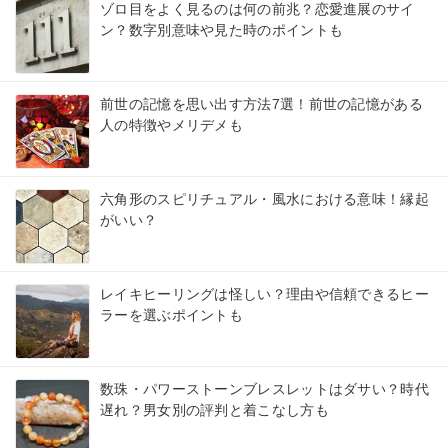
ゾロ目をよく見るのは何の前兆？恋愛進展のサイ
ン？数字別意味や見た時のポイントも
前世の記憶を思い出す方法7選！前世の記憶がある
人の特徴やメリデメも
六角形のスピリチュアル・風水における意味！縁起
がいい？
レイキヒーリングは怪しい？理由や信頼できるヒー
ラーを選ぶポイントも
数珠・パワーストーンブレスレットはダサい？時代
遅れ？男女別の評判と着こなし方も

#####

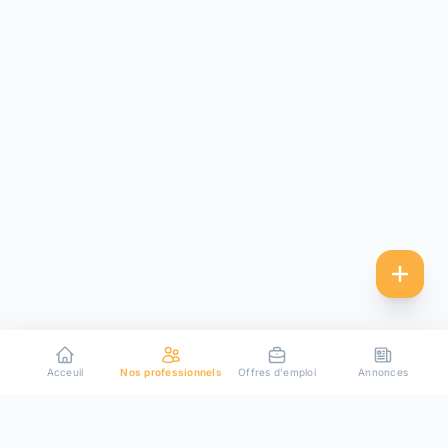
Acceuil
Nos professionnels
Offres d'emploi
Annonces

#####

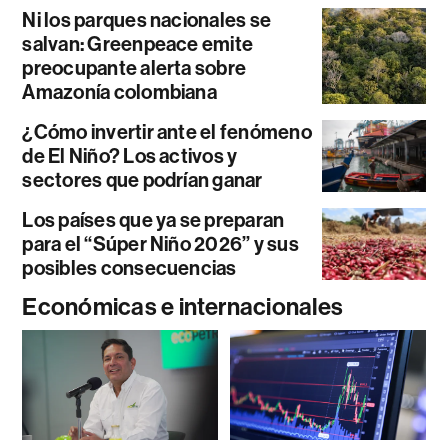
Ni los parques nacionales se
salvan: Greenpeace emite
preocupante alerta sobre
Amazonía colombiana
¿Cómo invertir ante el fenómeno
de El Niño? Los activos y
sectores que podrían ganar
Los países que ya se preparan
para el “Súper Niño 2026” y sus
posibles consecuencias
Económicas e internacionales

#####

◆ **Work instructions**: Please give back exactly the lines of the listing above that run from the one containing "ン？数字別意味や見た時のポイントも" through the one containing "遅れ？男女別の評判と着こなし方も", and only those.

◆ **Result below**:
ン？数字別意味や見た時のポイントも
前世の記憶を思い出す方法7選！前世の記憶がある
人の特徴やメリデメも
六角形のスピリチュアル・風水における意味！縁起
がいい？
レイキヒーリングは怪しい？理由や信頼できるヒー
ラーを選ぶポイントも
数珠・パワーストーンブレスレットはダサい？時代
遅れ？男女別の評判と着こなし方も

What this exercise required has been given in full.